**What needs to be done**
Nothing but the lines from the start of the data through the line with "çıkarılması için" should appear in the answer, each retyped exactly, and pictures should not.

<<<<

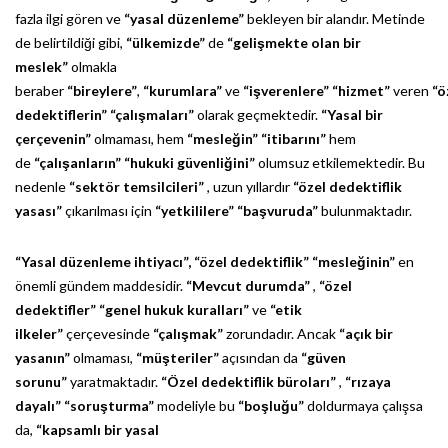
fazla ilgi gören ve
“yasal düzenleme”
bekleyen bir alandır. Metinde
de belirtildiği gibi,
“ülkemizde”
de
“gelişmekte olan bir
meslek”
olmakla
beraber
“bireylere”
,
“kurumlara”
ve
“işverenlere”
“hizmet”
veren
“ö
dedektiflerin”
“çalışmaları”
olarak geçmektedir.
“Yasal bir
çerçevenin”
olmaması, hem
“mesleğin”
“itibarını”
hem
de
“çalışanların”
“hukuki güvenliğini”
olumsuz etkilemektedir. Bu
nedenle
“sektör temsilcileri”
, uzun yıllardır
“özel dedektiflik
yasası”
çıkarılması için
“yetkililere”
“başvuruda”
bulunmaktadır.
“Yasal düzenleme ihtiyacı”,
“özel dedektiflik”
“mesleğinin”
en
önemli gündem maddesidir.
“Mevcut durumda”
,
“özel
dedektifler”
“genel hukuk kuralları”
ve
“etik
ilkeler”
çerçevesinde
“çalışmak”
zorundadır. Ancak
“açık bir
yasanın”
olmaması,
“müşteriler”
açısından da
“güven
sorunu”
yaratmaktadır.
“Özel dedektiflik büroları”
,
“rızaya
dayalı”
“soruşturma”
modeliyle bu
“boşluğu”
doldurmaya çalışsa
da,
“kapsamlı bir yasal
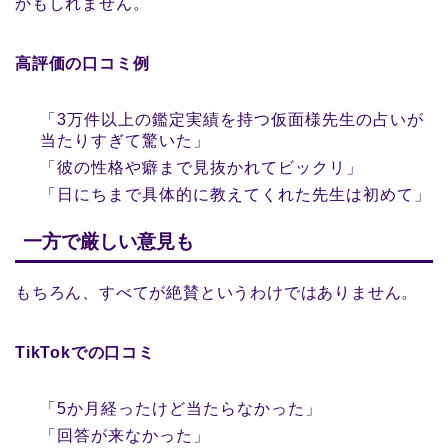
かもしれません。
高評価の口コミ例
「3万件以上の鑑定実績を持つ仮面様先生の占いが
当たりすぎて驚いた」
「彼の性格や癖まで見抜かれてビックリ」
「日にちまで具体的に教えてくれた先生は初めて」
一方で厳しい意見も
もちろん、すべてが絶賛というわけではありません。
TikTokでの口コミ
「5か月経ったけど当たらなかった」
「回答が来なかった」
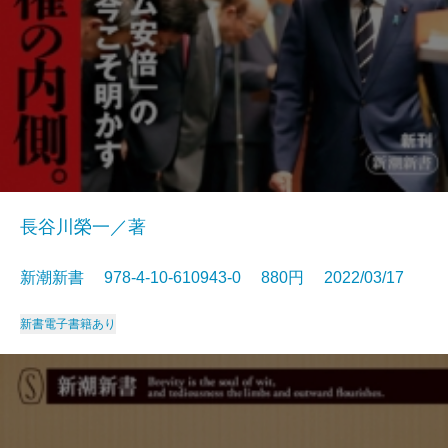
長谷川榮一／著
新潮新書 978-4-10-610943-0 880円 2022/03/17
新書
電子書籍あり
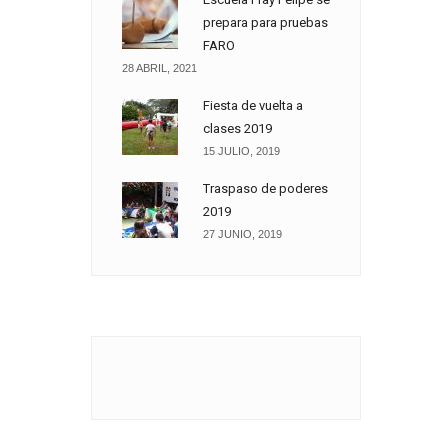
prepara para pruebas
FARO
28 ABRIL, 2021
Fiesta de vuelta a
clases 2019
15 JULIO, 2019
Traspaso de poderes
2019
27 JUNIO, 2019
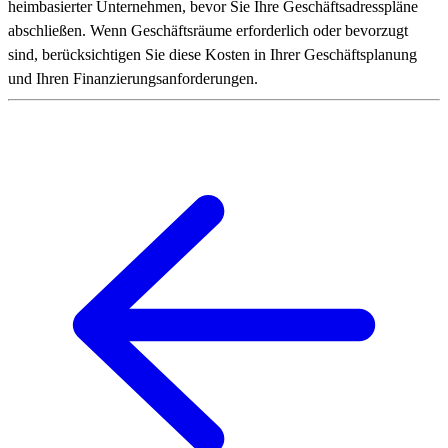
heimbasierter Unternehmen, bevor Sie Ihre Geschäftsadresspläne
abschließen. Wenn Geschäftsräume erforderlich oder bevorzugt
sind, berücksichtigen Sie diese Kosten in Ihrer Geschäftsplanung
und Ihren Finanzierungsanforderungen.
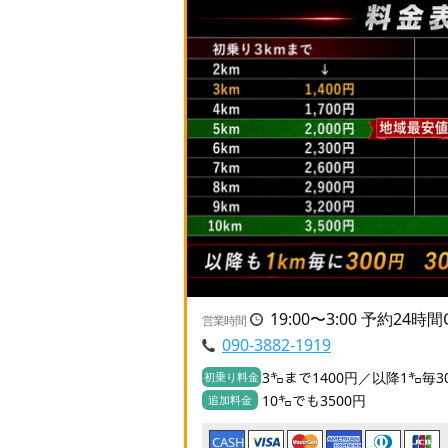
19:00〜3:00 予約24時間
営業時間
090-3882-1919
3㌔まで1400円／以降1㌔毎3
初乗り料金
10㌔でも3500円
追加料金
CASH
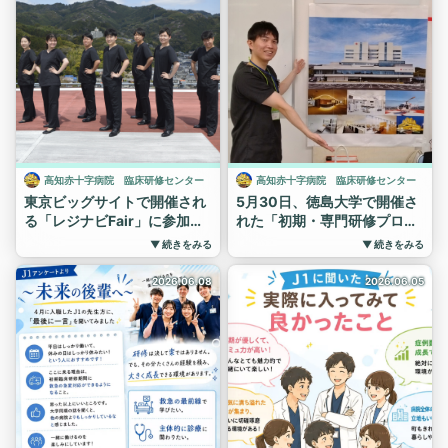
を経験。一通りの手順を通し
過ごしました。
頻繁に遭遇するだけでなく、
てやってみる貴重な学習機会
皆、救急部で楽しく充実した
対応の遅れが患者さんの予後
です。
実習・研修を行えているよう
に大きく影響する重要な病態
病院見学に来られていた学生
です😊
です。
さんも飛び入り参加！
指導医の先生との距離が近い
今回のレクチャーでは、
教わったことを活かして早速
のも、当院の魅力の一つ！
🔹 ショックとは何か
優しい指導をする研修医の姿
当院には、研修に積極的に関
🔹 ショックの大まかな初期対
も見られました😊
わってくれるドクターがたく
応
みんな時間一杯、積極的に、
さんいますので、ぜひ見学に
🔹 ショックを疑う身体所見
高知赤十字病院 臨床研修センター
高知赤十字病院 臨床研修センター
楽しみながら取り組んでいま
来てみてください。
🔹 ショックの鑑別診断の考え
東京ビッグサイトで開催され
5月30日、徳島大学で開催さ
した😆
実習生の皆さんや院外研修医
方
る「レジナビFair」に参加し
れた「初期・専門研修プログ
湘南藤沢徳洲会病院では、実
の皆さんにとっても、当院で
🔹 POCUS（Point-of-Care
ます！
ラム説明会」に参加しまし
際の診療に臨む前にシミュレ
の日々が素敵な経験になりま
▼ 続きをみる
▼ 続きをみる
Ultrasound）を用いたRUSH
た。
高知県一丸となって、高知県
ーション教育を通して安全に
すように😊
examによる評価
で行う臨床研修の魅力をたく
徳島大学の学生さんたちにも
手技を学べる環境を整えてい
2026.06.08
2026.06.05
#高知赤十字病院 #救急部
🔹 ショックの初期治療介入
さん発信します。
当院の研修の魅力が伝われば
ます。
#研修医 #実習生 #初期研
🔹 ショックの4分類と原因疾
嬉しいです。
当日は当院の研修医も2名ブ
「見て覚える」だけではな
修 #専門研修 ＃交流会 #
患
ースにいますので、ぜひお話
#高知赤十字病院 #研修医
く、「実際にやってみる」こ
懇親会 #病院見学受付中
🔹 最新のSurviving Sepsis
を聞きに来てください。
#初期研修 #専門研修 ＃説
とで理解が深まり、自信にも
Campaign 2025も踏まえた
明会 #徳島大学 #病院見学
つながります✨
日時：2026年6月21日（日）
敗血症性ショックへの対応
受付中
11:00～17:00
これからも研修医の成長を支
などなど、基本から実践まで
える実践的な教育を続けてい
場所：東京ビッグサイト
幅広く学びました。
きます！
#高知赤十字病院 #研修医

>>>>

**Reply**
fazla ilgi gören ve
“yasal düzenleme”
bekleyen bir alandır. Metinde
de belirtildiği gibi,
“ülkemizde”
de
“gelişmekte olan bir
meslek”
olmakla
beraber
“bireylere”
,
“kurumlara”
ve
“işverenlere”
“hizmet”
veren
“ö
dedektiflerin”
“çalışmaları”
olarak geçmektedir.
“Yasal bir
çerçevenin”
olmaması, hem
“mesleğin”
“itibarını”
hem
de
“çalışanların”
“hukuki güvenliğini”
olumsuz etkilemektedir. Bu
nedenle
“sektör temsilcileri”
, uzun yıllardır
“özel dedektiflik
yasası”
çıkarılması için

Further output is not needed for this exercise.